I have lived in 33 different houses and apartments. Moving has been a natural cycle in my life, like the tides and seasons. I have never lived in the same home for more than six years. This is Year Five in our present house. The itch is present, but the ambition to scratch it is not.

The latest realtor solicitation included a brochure titled, “Feng Shui 101.” “Homekeeping Goes Woo Woo” would make an apt sub-title. This helpful brochure details how to go about “staging” your home for life, as well as how to “stage” your home for market. The chief difference is that, if you are staging for life, you may keep your belongings in your home. However, they should be neatly in their places, arranged for optimal energy and harmony. If you are staging for market, the things that signify who you are and what you have will serve merely to thwart a marketable flow of energy. They’ve got to go.

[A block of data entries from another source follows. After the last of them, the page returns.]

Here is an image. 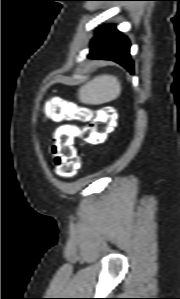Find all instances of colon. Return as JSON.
Returning a JSON list of instances; mask_svg holds the SVG:
<instances>
[{"instance_id":"obj_1","label":"colon","mask_w":180,"mask_h":299,"mask_svg":"<svg viewBox=\"0 0 180 299\" xmlns=\"http://www.w3.org/2000/svg\"><path fill=\"white\" fill-rule=\"evenodd\" d=\"M51 114L58 118L88 123L83 129L63 125L53 135L51 153L55 171L60 176L73 177L82 165L74 147L75 139L79 137L88 143L104 141L114 128L115 112L111 108H104L101 114L106 116L102 117L101 114L95 115L90 108L60 103L52 108Z\"/></svg>"}]
</instances>
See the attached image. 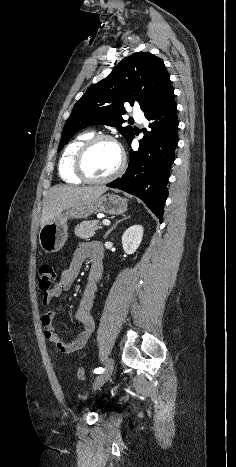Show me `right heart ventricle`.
Segmentation results:
<instances>
[{
	"instance_id": "obj_1",
	"label": "right heart ventricle",
	"mask_w": 236,
	"mask_h": 467,
	"mask_svg": "<svg viewBox=\"0 0 236 467\" xmlns=\"http://www.w3.org/2000/svg\"><path fill=\"white\" fill-rule=\"evenodd\" d=\"M91 136H93L92 132L79 134L64 149L58 164L59 175L64 182L69 184L82 182L74 172V159L80 146Z\"/></svg>"
}]
</instances>
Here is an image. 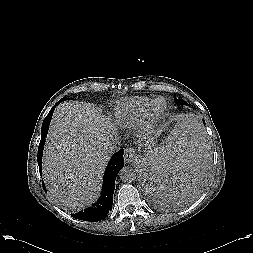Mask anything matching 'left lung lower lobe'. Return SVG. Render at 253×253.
<instances>
[{"instance_id": "left-lung-lower-lobe-1", "label": "left lung lower lobe", "mask_w": 253, "mask_h": 253, "mask_svg": "<svg viewBox=\"0 0 253 253\" xmlns=\"http://www.w3.org/2000/svg\"><path fill=\"white\" fill-rule=\"evenodd\" d=\"M204 162L202 154L195 152L172 160L155 158L143 178L152 200L159 205H167L189 199L202 177Z\"/></svg>"}]
</instances>
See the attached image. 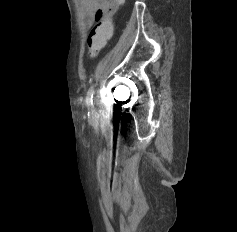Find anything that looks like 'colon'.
I'll return each instance as SVG.
<instances>
[{"label": "colon", "instance_id": "5ec220e1", "mask_svg": "<svg viewBox=\"0 0 237 232\" xmlns=\"http://www.w3.org/2000/svg\"><path fill=\"white\" fill-rule=\"evenodd\" d=\"M123 0H119L122 3ZM113 15L99 21L91 30L87 38L88 53L90 58H95L104 49L113 35Z\"/></svg>", "mask_w": 237, "mask_h": 232}]
</instances>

Our house is passably clean but definitely has the staged-for-life look. Books are everywhere, hindering energy flow on every surface. Ancestral photographs, diplomas, and several photographs of my inordinately photogenic cat embellish my study’s crimson walls. Too many objects occupy the fireplace mantle, awaiting disposition by my estate’s executors.

The energy in our house is clogged.

“Feng Shui 101” lists hints for better living through manipulation of energy fields. Paramount is clutter: clutter needs to be removed, or at least diffused. Another idea is to remove or cover bedroom mirrors, because mirrors reflect disharmony and could disturb sleep. The use of a black or blue doormat “encourages good things to flow in like water.” I live in a region where water needs no encouragement to flow into homes; it does that enough on its own. The idea of anything flowing into my house like water evokes severe distress.

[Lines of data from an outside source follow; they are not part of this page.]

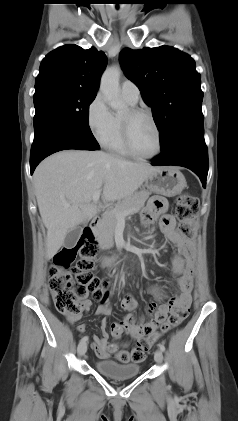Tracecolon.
Segmentation results:
<instances>
[{
    "label": "colon",
    "instance_id": "obj_1",
    "mask_svg": "<svg viewBox=\"0 0 238 421\" xmlns=\"http://www.w3.org/2000/svg\"><path fill=\"white\" fill-rule=\"evenodd\" d=\"M197 199L183 194L177 199L176 217L179 232L190 242L195 236ZM98 248L90 233H84L75 246L63 247L53 258L49 287L56 309L67 317L81 315L86 309V297L92 294L96 301L103 300L108 282L94 274ZM75 265L72 267V264ZM188 316V309L174 308L161 331L142 337L131 351L119 350L115 356L121 363H139L145 359L150 346L161 333L179 326Z\"/></svg>",
    "mask_w": 238,
    "mask_h": 421
}]
</instances>
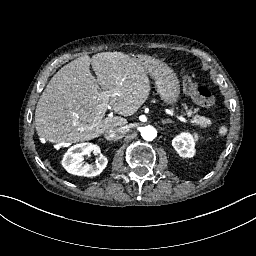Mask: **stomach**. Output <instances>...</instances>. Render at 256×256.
Listing matches in <instances>:
<instances>
[{"label":"stomach","instance_id":"0dacf381","mask_svg":"<svg viewBox=\"0 0 256 256\" xmlns=\"http://www.w3.org/2000/svg\"><path fill=\"white\" fill-rule=\"evenodd\" d=\"M164 69L156 72L153 76L157 92L161 99L167 104L177 102L180 94L179 80L171 68L163 64Z\"/></svg>","mask_w":256,"mask_h":256}]
</instances>
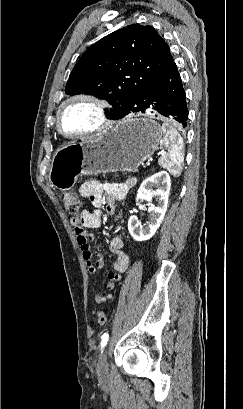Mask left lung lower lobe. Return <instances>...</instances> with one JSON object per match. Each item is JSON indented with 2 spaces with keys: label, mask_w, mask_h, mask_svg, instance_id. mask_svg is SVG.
<instances>
[{
  "label": "left lung lower lobe",
  "mask_w": 243,
  "mask_h": 409,
  "mask_svg": "<svg viewBox=\"0 0 243 409\" xmlns=\"http://www.w3.org/2000/svg\"><path fill=\"white\" fill-rule=\"evenodd\" d=\"M136 112L159 113L187 126L185 91L176 64L148 84L133 100L127 114Z\"/></svg>",
  "instance_id": "1"
}]
</instances>
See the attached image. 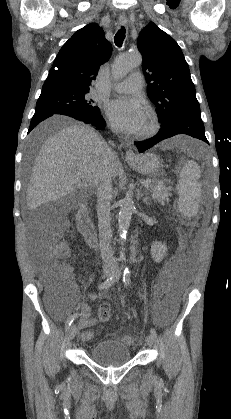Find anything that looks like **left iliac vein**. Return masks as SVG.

Red is romantic, but should be used sparingly because it triggers anger. Warning: Exercise extreme caution when entering my study. Its walls are very intensely crimson. Anger vectors careen at indeterminate velocities. Actually, I find it rather energizing.

“Feng Shui 101” also cautions against decorating with dried flowers, because they “have no energy left.” And the brochure exhorts the lady of the manor, whether staging for life or for market, to “channel your inner cleaning lady and decorator.” We won’t go there.

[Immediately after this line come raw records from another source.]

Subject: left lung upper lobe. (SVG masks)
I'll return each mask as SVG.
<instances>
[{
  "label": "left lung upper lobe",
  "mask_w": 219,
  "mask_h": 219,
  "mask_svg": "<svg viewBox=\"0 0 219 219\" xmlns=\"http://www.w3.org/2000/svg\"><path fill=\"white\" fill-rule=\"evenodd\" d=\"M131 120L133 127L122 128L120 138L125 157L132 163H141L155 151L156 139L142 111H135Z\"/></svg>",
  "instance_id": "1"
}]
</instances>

I was dismissive of the feng shui ruse. But then I began noticing pockets of energy-obstructing clutter. Soon, I was liberating energy channels throughout the house. Pictures and notes stuck on the refrigerator with veterinary clinic magnets–gone! Stacks of printed copies of Internet books–stuffed in a closed file box! Catalogues and magazines–banished to document boxes in the den! Objects on the mantle–still there!

I can’t say that the energy flow feels any different. Of course, my own capacitance could be disrupting it. But I’ve decided to rehang the bedroom mirror behind the door. Reflected disharmony is very dicey.

  1. February 27, 2007 9:30 pm

    I’m glad I read this. Now I know where Edwards’s “The Perpetuity and Change of the Sabbath” ended up.

  2. rachelelizabeth permalink
    March 1, 2007 2:40 pm

    Poor Edwards. He has been cleared for your angry energy, and stuffed in with online books in a closet that, if opened, would DEFINITELY undermine all your flows…as it all piles on the floor.

  3. March 1, 2007 2:47 pm

    Um, no; actually he’s neatly placed with other print-outs of his kind in an attractive antique gold-leaf portafile atop a bookcase. I’m afraid your vision of energy flow is rather scandalous.